Mitch McConnell continues to send out confusing signals about a deficit agreement. On the one hand, he invokes the tradition of the grand bipartisan compromise:
"I actually think it would be easier to pass a comprehensive plan," McConnell said. "The American people also want us to tackle the problem. And if we do it together, there will be no political price to be paid for it whatsoever. Let me give you a couple of examples. Ronald Reagan and [former House Speaker] Tip O’Neill fixed Social Security in 1983. It’s lasted for a generation. Reagan carried 49 of 50 states the next year. They did it together. Reagan and O’Neill did tax reform in 1986, Bill Clinton and Republicans did welfare reform in 1996, and Bill Clinton and Republicans actually balanced the budget for a number of years in the late 1990s.

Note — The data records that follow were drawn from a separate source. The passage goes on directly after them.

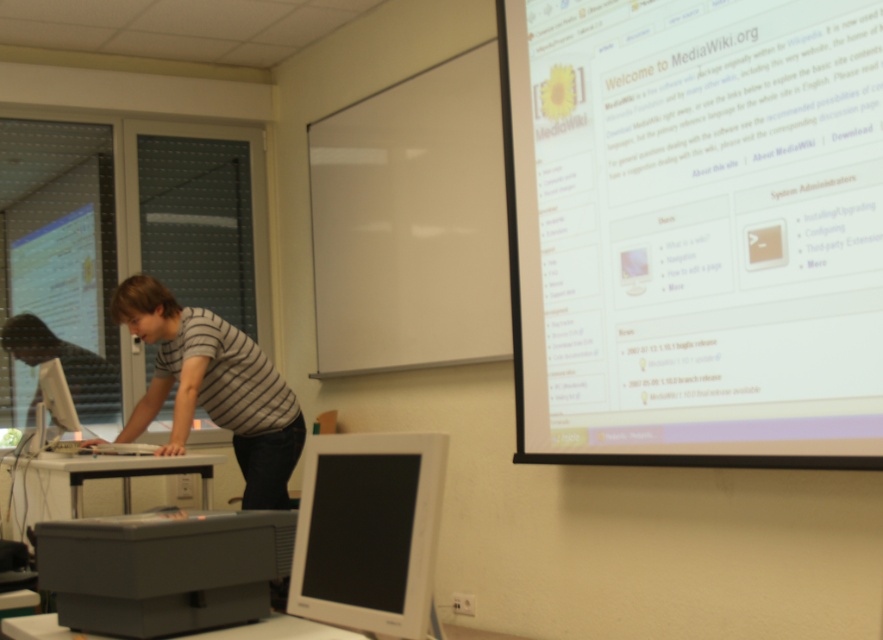 Question: Does white glossy projector screen at upper right have a lesser width compared to matte gray monitor at left?

Choices:
 (A) no
 (B) yes

Answer: (A)

Question: Among these points, which one is farthest from the camera?

Choices:
 (A) (416, 474)
 (B) (228, 612)

Answer: (B)

Question: Does white glossy projector screen at upper right have a lesser width compared to white plastic monitor at center?

Choices:
 (A) yes
 (B) no

Answer: (B)

Question: Which object appears closest to the camera in this image?

Choices:
 (A) matte gray monitor at left
 (B) white glossy projector screen at upper right
 (C) white plastic monitor at center
 (D) striped shirt at left

Answer: (C)

Question: Is striped fabric shirt at center behind striped shirt at left?

Choices:
 (A) no
 (B) yes

Answer: (A)

Question: Estimate the real-world distances between objects in this image. Which object is closer to the striped shirt at left?

Choices:
 (A) matte gray monitor at left
 (B) matte gray printer at lower left

Answer: (A) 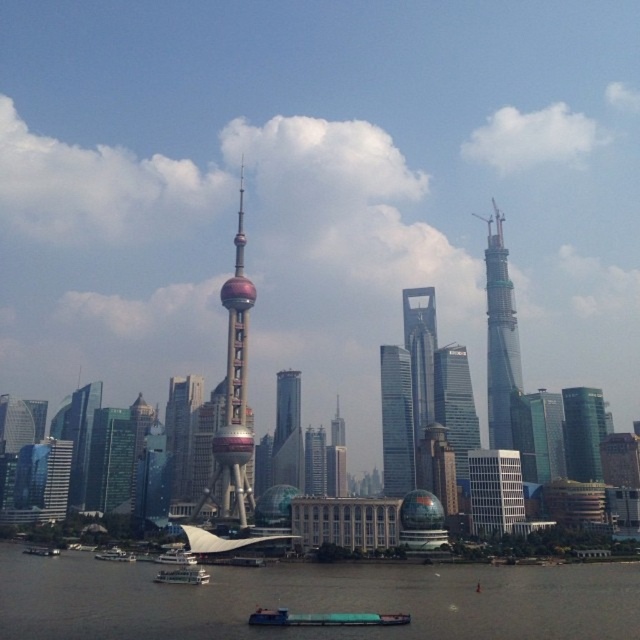 You are standing at the point marked as point [314,461]. Which structure are you currently on?

You are on the matte glass skyscraper at center because the point [314,461] is located on it.

You are a tourist standing on the observation deck of the Oriental Pearl Tower. You notice a glassy metallic skyscraper at center and a white plastic boat at lower left in the distance. Which object appears taller from your vantage point?

The glassy metallic skyscraper at center appears taller than the white plastic boat at lower left from your vantage point on the observation deck of the Oriental Pearl Tower.

You are a tourist standing on the ferry dock and want to take a photo of the skyline. You see the matte glass skyscraper at center and the white plastic boat at lower left. Which object is closer to the right side of your view?

The matte glass skyscraper at center is positioned on the right side of the white plastic boat at lower left, so it is closer to the right side of your view. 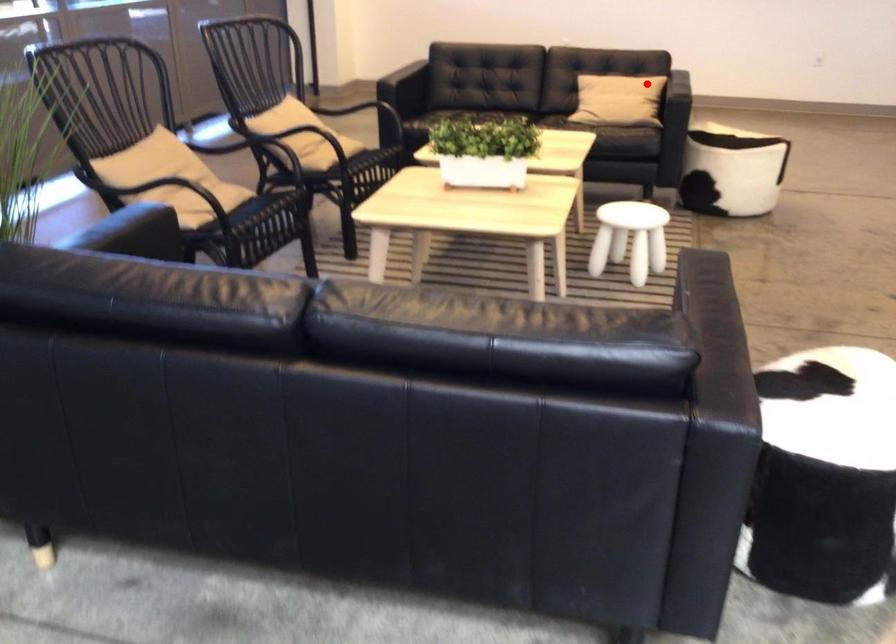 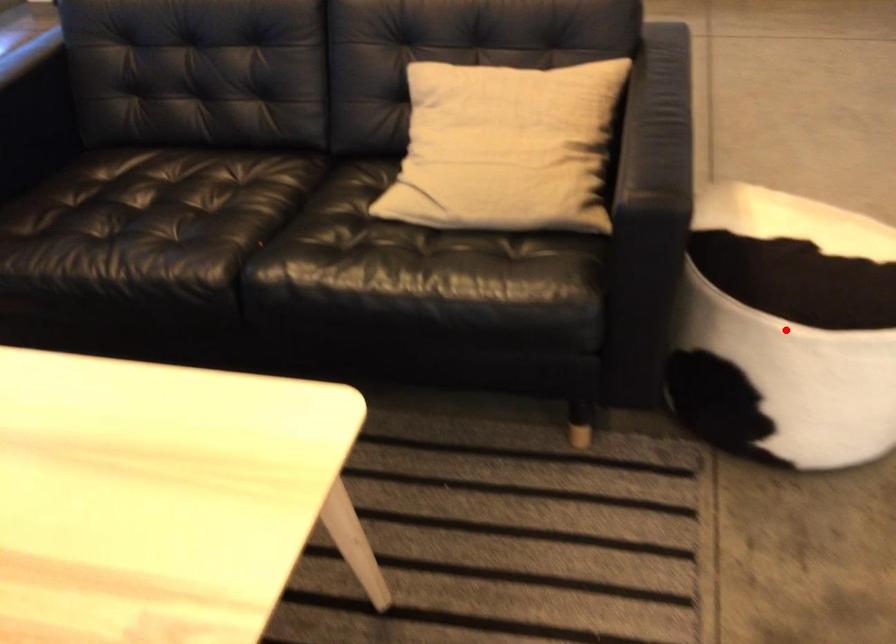 I am providing you with two images of the same scene from different viewpoints. A red point is marked on the first image and another point is marked on the second image. Does the point marked in image1 correspond to the same location as the one in image2?

No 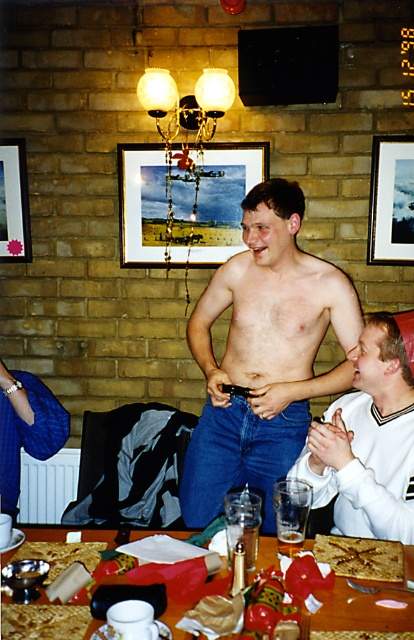 You are a photographer taking a picture of the scene. You notice the smooth white shirt at center and the wooden framed picture at center. Which object should you focus on if you want to capture the taller one?

The smooth white shirt at center is taller than the wooden framed picture at center, so you should focus on the smooth white shirt at center to capture the taller one.

You are a guest at this gathering and want to take a photo of the brown crumbly cake at center and the wooden picture frame at upper left. Which object should you focus on first if you want to capture both in one shot without moving the camera?

The wooden picture frame at upper left is bigger than the brown crumbly cake at center, so you should focus on the wooden picture frame at upper left first to ensure it fits properly in the frame before adjusting for the smaller cake.

You are at a pub and want to hang a new picture on the wall. The wooden framed picture at center is currently hanging between the wooden picture frame at upper left and another object. Which of the two is taller?

The wooden framed picture at center is not as tall as the wooden picture frame at upper left, so the wooden picture frame at upper left is taller. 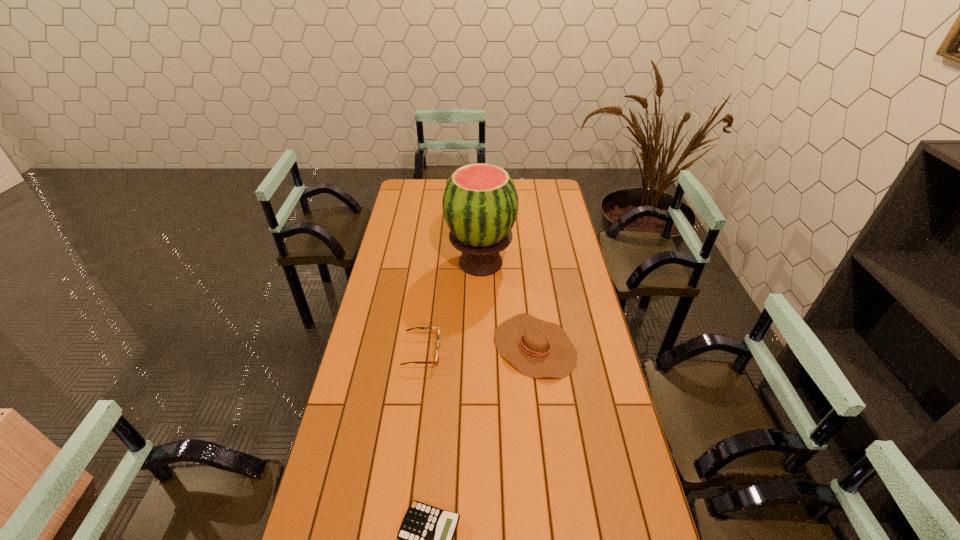 You are a GUI agent. You are given a task and a screenshot of the screen. Output one action in this format:
    pyautogui.click(x=<x>, y=<y>)
    Task: Click on the tallest object
    Image resolution: width=960 pixels, height=540 pixels.
    Given the screenshot: What is the action you would take?
    pyautogui.click(x=480, y=202)

This screenshot has width=960, height=540. Find the location of `watermelon`. watermelon is located at coordinates (480, 202).

What are the coordinates of `cowboy hat` in the screenshot? It's located at (537, 348).

Where is `spectacles`? This screenshot has width=960, height=540. spectacles is located at coordinates (438, 344).

Find the location of `blank area located 0.070m on the left of the watermelon`. blank area located 0.070m on the left of the watermelon is located at coordinates (430, 262).

The image size is (960, 540). What are the coordinates of `vacant space located on the front of the cowboy hat` in the screenshot? It's located at (546, 439).

You are a GUI agent. You are given a task and a screenshot of the screen. Output one action in this format:
    pyautogui.click(x=<x>, y=<y>)
    Task: Click on the vacant space situated 0.070m on the frame of the spectacles
    This screenshot has height=540, width=960.
    Given the screenshot: What is the action you would take?
    pyautogui.click(x=460, y=352)

This screenshot has width=960, height=540. I want to click on object that is at the right edge, so click(537, 348).

Where is `vacant space at the far edge of the desktop`? The image size is (960, 540). vacant space at the far edge of the desktop is located at coordinates (524, 188).

Image resolution: width=960 pixels, height=540 pixels. I want to click on blank space at the left edge of the desktop, so click(398, 352). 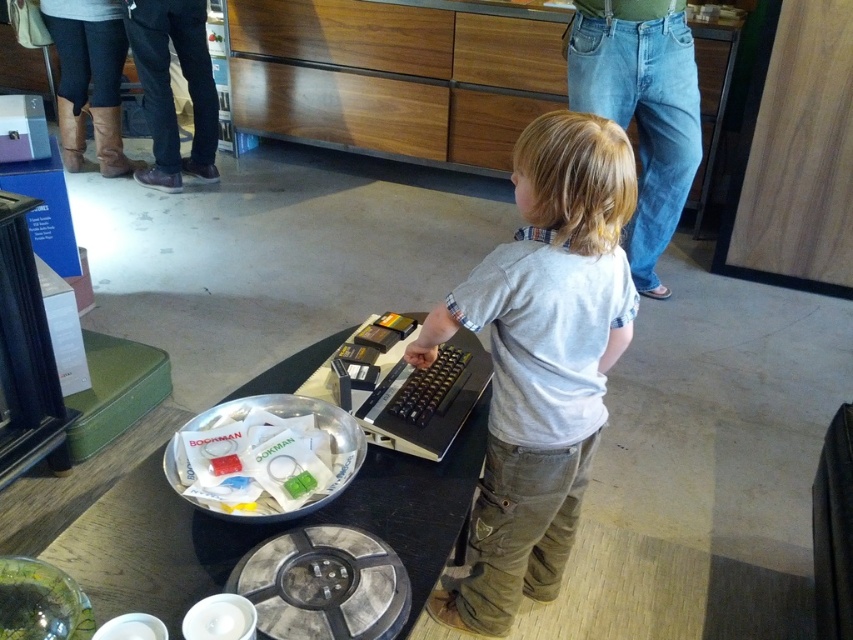 Where is the light gray cotton shirt at center located in the image?

The light gray cotton shirt at center is located at point 0.562 on the x axis and 0.635 on the y axis.

You are a photographer setting up a shoot in this room. You want to ensure that the light gray cotton shirt at center and the white paper at center are both visible in the frame. Given their sizes, which object should you position closer to the camera to maintain clarity in the photo?

The light gray cotton shirt at center is much taller than the white paper at center, so positioning the light gray cotton shirt at center closer to the camera will help maintain clarity for both objects in the photo. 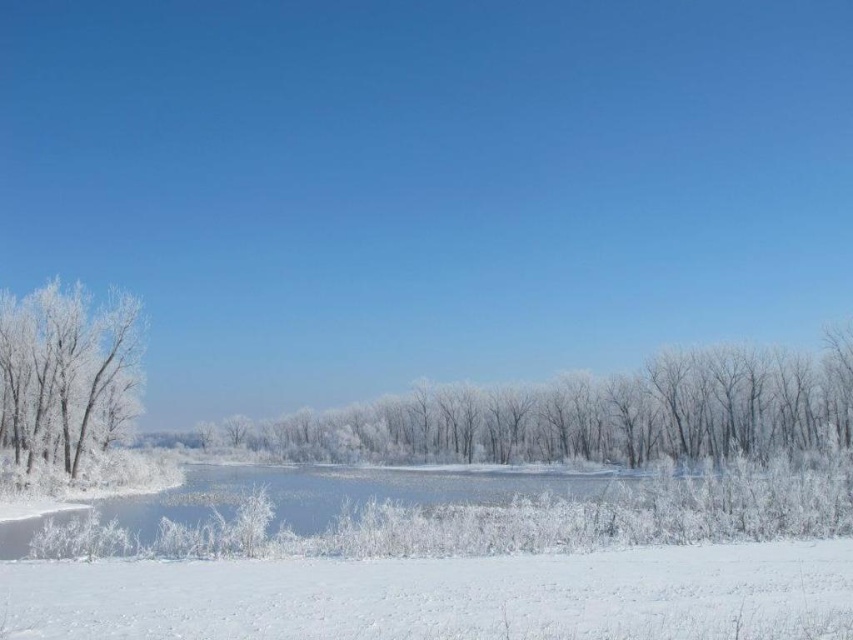 You are an artist planning to paint this winter scene. You want to ensure the white fluffy snow at lower center and the frosted glass tree at left are proportionally accurate. Which object should you make larger in your painting?

The frosted glass tree at left should be made larger in the painting because it occupies more space than the white fluffy snow at lower center according to the description.

You are standing in the winter landscape and want to walk from the frosted glass tree at left to the white frosty trees at center. Which direction should you move?

You should move to the right to reach the white frosty trees at center from the frosted glass tree at left because the white frosty trees at center are located to the right of the frosted glass tree at left.

You are standing at the edge of the scene and want to walk towards the frosted glass tree at left. Which direction should you move relative to the white fluffy snow at lower center?

You should move to the left relative to the white fluffy snow at lower center because the frosted glass tree at left is positioned to the left of the white fluffy snow at lower center.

"All of those efforts had significant political problems attached to them, but when you do it together, which one of the great opportunities presented by divided government, serendipitously nobody pays a price for it the next year because neither side can take advantage. So this is the perfect time for a grand, significant package on deficit and debt, and I hope that the president will not miss the opportunity."
That's clear enough. Both sides meet halfway and end up with something that neither regards as perfect but both consider an improvement over the status quo. That would be a deficit deal with a balanced mix of spending cuts and revenue increases. The 1983 Social Security agreement was exactly in that mold. The 1986 tax reform lowered rates, which Republicans liked, and increased progressivity, which Democrats liked.
But McConnell also says the deal must consist entirely of spending cuts:
"I can say pretty confidently, as the speaker has, that we are not going to raise taxes in this agreement," McConnell told National Journal during a lengthy interview in his Capitol office. "And what the president ought to say to his own political left is, ‘Those crazy Republicans won’t let me raise taxes, but we need to do this for the country.’
Well, okay. Maybe he can hold the debt ceiling hostage to making policy changes that McConnell approves of but Obama doesn't. That would means that Obama is free to go to the public and denounce the cuts he was forced to make -- i.e., "take advantage."
McConnell seems not to understand the difference between a hostage negotiation and a normal political compromise. But it's Obama's responsibility to correct this confusion, and it seems increasingly likely that he has failed to do so.